Thirty percent of the districts scored A's, while 34 percent scored B's and 30 percent scored C's. Eighteen districts improved their grade from the school-year ending in 2002 and just one, Lafayette, dropped a notch, winding up with a C.
The highest ranked districts were in Okaloosa and Santa Rosa counties in northwest Florida and Brevard County in east-central Florida, based on point totals used to issue the grades. Points are awarded for students' overall performance, their year-to-year progress and year-to-year progress of the lowest 25 percent of pupils.
Unlike the marks given to individual schools, the grades will have no rewards or consequences for the districts.
The state Department of Education created the report in September at Bush's request. It was first reported this week by the Palm Beach Post.
"The governor likes to look at data, and he asked if he could take a look at the aggregate data, school grades of the districts," Bush spokeswoman Alia Faraj said.
"It's just more information, another tool for him."
Education department spokeswoman Frances Marine called the grades "an academic exercise."

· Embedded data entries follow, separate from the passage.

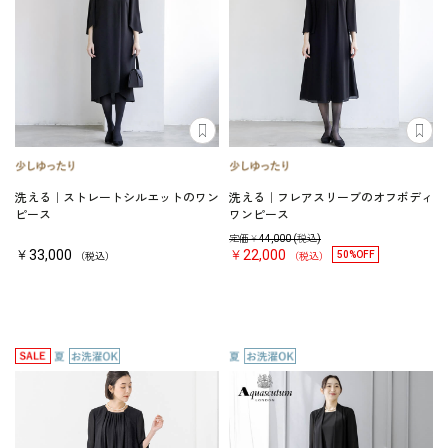
洗える｜ストレートシルエットのワン
洗える｜フレアスリーブのオフボディ
ピース
ワンピース
定価￥
44,000
(税込)
￥33,000
￥22,000
50%OFF
（税込）
（税込）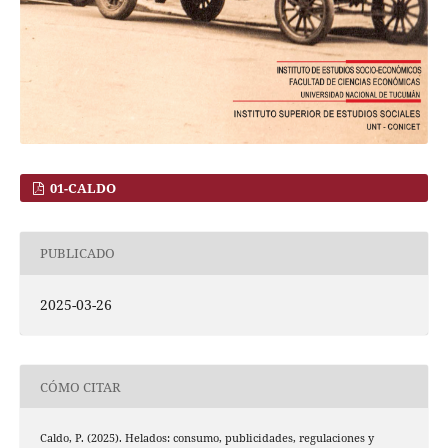
01-CALDO
PUBLICADO
2025-03-26
CÓMO CITAR
Caldo, P. (2025). Helados: consumo, publicidades, regulaciones y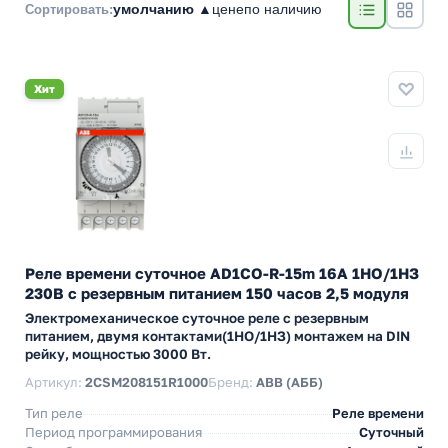
умолчанию ▲
цене
по наличию
Сортировать:
Хит
Реле времени суточное AD1CO-R-15m 16А 1НО/1НЗ
230В с резервным питанием 150 часов 2,5 модуля
Электромеханическое суточное реле с резервным
питанием, двумя контактами(1НО/1НЗ) монтажем на DIN
рейку, мощностью 3000 Вт.
Артикул:
2CSM208151R1000
Бренд:
ABB (АББ)
Тип реле
Реле времени
Период программирования
Суточный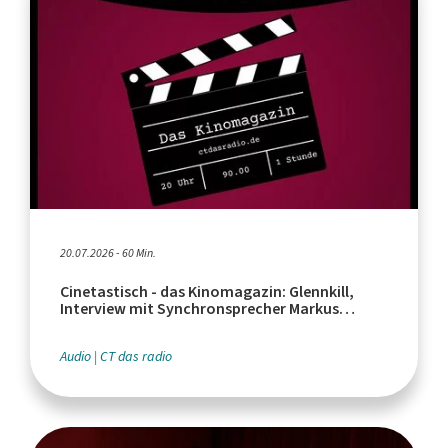
20.07.2026 - 60 Min.
Cinetastisch - das Kinomagazin: Glennkill,
Interview mit Synchronsprecher Markus
Haase, Euphoria Serienfinale
Audio
CT das radio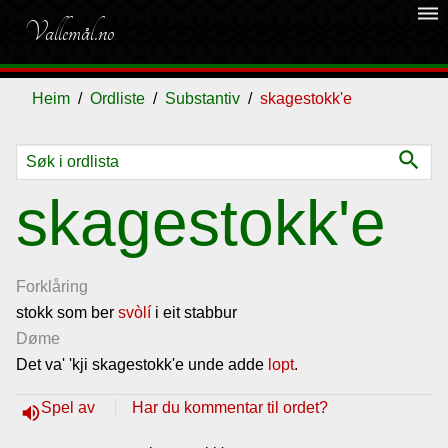
dehaze
Vallemål.no
Heim
Ordliste
Substantiv
skagestokk'e
search
Ordliste
skagestokk'e
Om
vallemålet
Forklåring
stokk som ber
svòlí
i eit stabbur
Døme
Gjestebok
Det va' 'kji skagestokk'e unde adde
lopt
.
Nyhende
Spel av
Har du kommentar til ordet?
volume_up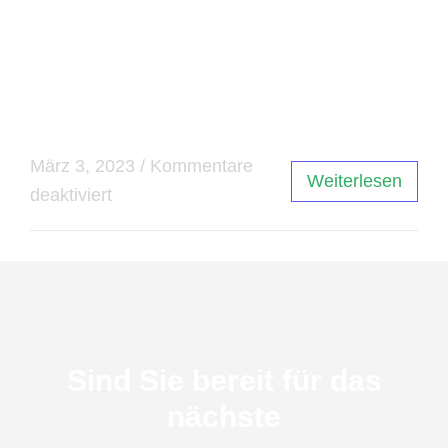
kann man sicherstellen, dass Designs effektiv
und ansprechend sind. Mit den richtigen
Programmen und Kenntnissen können Designer
ihre kreativen Ideen erfolgreich umsetzen.
März 3, 2023
/
Kommentare
Weiterlesen
deaktiviert
Sind Sie bereit für das
nächste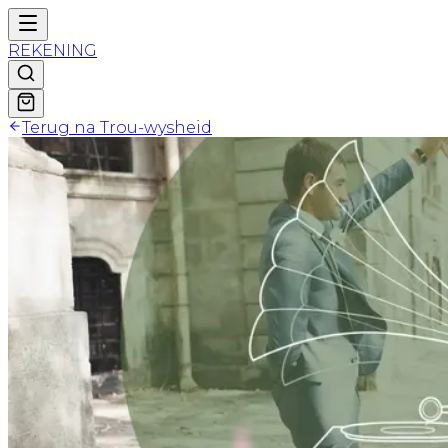
REKENING
Terug na Trou-wysheid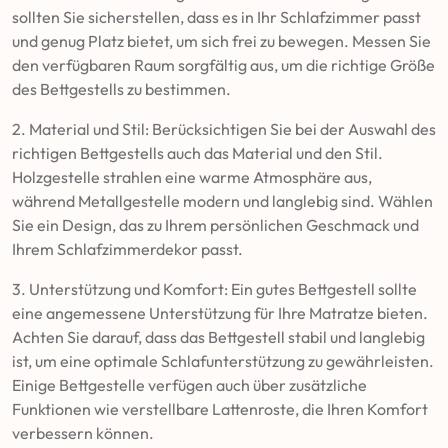
sollten Sie sicherstellen, dass es in Ihr Schlafzimmer passt
und genug Platz bietet, um sich frei zu bewegen. Messen Sie
den verfügbaren Raum sorgfältig aus, um die richtige Größe
des Bettgestells zu bestimmen.
2. Material und Stil: Berücksichtigen Sie bei der Auswahl des
richtigen Bettgestells auch das Material und den Stil.
Holzgestelle strahlen eine warme Atmosphäre aus,
während Metallgestelle modern und langlebig sind. Wählen
Sie ein Design, das zu Ihrem persönlichen Geschmack und
Ihrem Schlafzimmerdekor passt.
3. Unterstützung und Komfort: Ein gutes Bettgestell sollte
eine angemessene Unterstützung für Ihre Matratze bieten.
Achten Sie darauf, dass das Bettgestell stabil und langlebig
ist, um eine optimale Schlafunterstützung zu gewährleisten.
Einige Bettgestelle verfügen auch über zusätzliche
Funktionen wie verstellbare Lattenroste, die Ihren Komfort
verbessern können.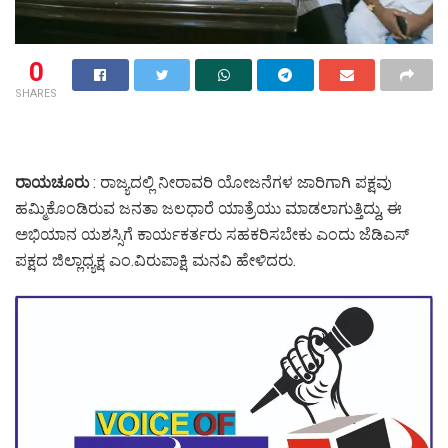
0
SHARES
ರಾಯಚೂರು
: ರಾಜ್ಯದಲ್ಲಿ ನೀರಾವರಿ ಯೋಜನೆಗಳ ಜಾರಿಗಾಗಿ ಪಕ್ಷವು
ಹಮ್ಮಿಕೊಂಡಿರುವ ಜನತಾ ಜಲಧಾರೆ ಯಾತ್ರೆಯು ಮಾಡಲಾಗುತ್ತಿದ್ದು, ಈ
ಅಭಿಯಾನ ಯಶಸ್ಸಿಗೆ ಕಾರ್ಯಕರ್ತರು ಸಹಕರಿಸಬೇಕು ಎಂದು ಜೆಡಿಎಸ್‌
ಪಕ್ಷದ ಜಿಲ್ಲಾಧ್ಯಕ್ಷ ಎಂ.ವಿರುಪಾಕ್ಷಿ ಮನವಿ ಹೇಳಿದರು.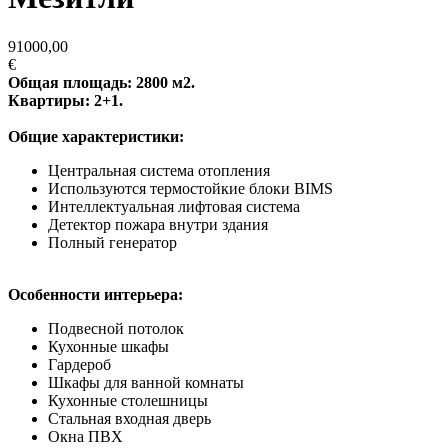
91000,00
€
Общая площадь: 2800 м2.
Квартиры: 2+1.
Общие характеристики:
Центральная система отопления
Используются термостойкие блоки BIMS
Интеллектуальная лифтовая система
Детектор пожара внутри здания
Полный генератор
Особенности интерьера:
Подвесной потолок
Кухонные шкафы
Гардероб
Шкафы для ванной комнаты
Кухонные столешницы
Стальная входная дверь
Окна ПВХ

Wayne Blanton, executive director of the Florida Schools Boards Association, said the local school districts aren't necessarily concerned about such grades being compiled.
"What we would we be concerned about is how it's going to be used in the future," he said. "As long as it's just for improvement and shows how districts are doing things it wouldn't be a problem with us. If there would be any penalty provisions, obviously we'd have a problem."
But others question the survey's validity, with critics saying they can't reconcile the number of "A" districts with national test scores showing more than two-thirds of Florida's fourth-graders and 73 percent of its eighth-graders don't read at a proficient level.
St. Lucie County Superintendent Michael Lannon called the grades meaningless.